§ **Extracted page text data**
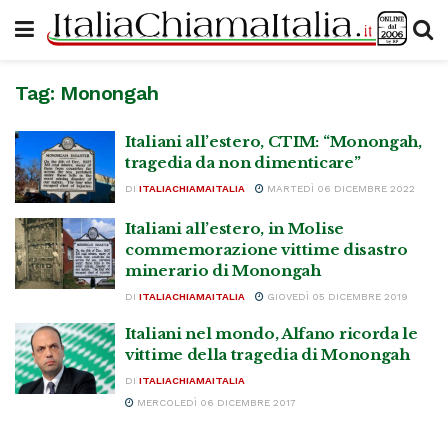
Tag:
Monongah
Italiani all’estero, CTIM: “Monongah,
tragedia da non dimenticare”
DI
ITALIACHIAMAITALIA
MARTEDÌ 06 DICEMBRE 2022
Italiani all’estero, in Molise
commemorazione vittime disastro
minerario di Monongah
DI
ITALIACHIAMAITALIA
GIOVEDÌ 05 DICEMBRE 2019
Italiani nel mondo, Alfano ricorda le
vittime della tragedia di Monongah
DI
ITALIACHIAMAITALIA
MERCOLEDÌ 06 DICEMBRE 2017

§ **What this task involves**
Your answer should be the lines of the records that include the word "estero".

§ **Answer to the exercise**
Italiani all’estero, CTIM: “Monongah,
Italiani all’estero, in Molise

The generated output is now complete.